Exercise description:
Except for the images, repeat the entries below word for word.

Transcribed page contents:
=== Section Start ===
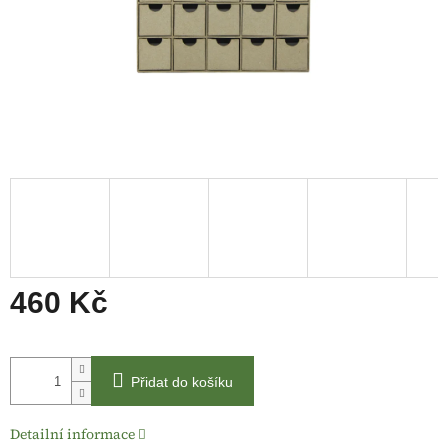
460 Kč
Měrná
cena:
Přidat do košíku
Detailní informace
=== Section End ===
Finished exercise:
460 Kč
Měrná
cena:
Přidat do košíku
Detailní informace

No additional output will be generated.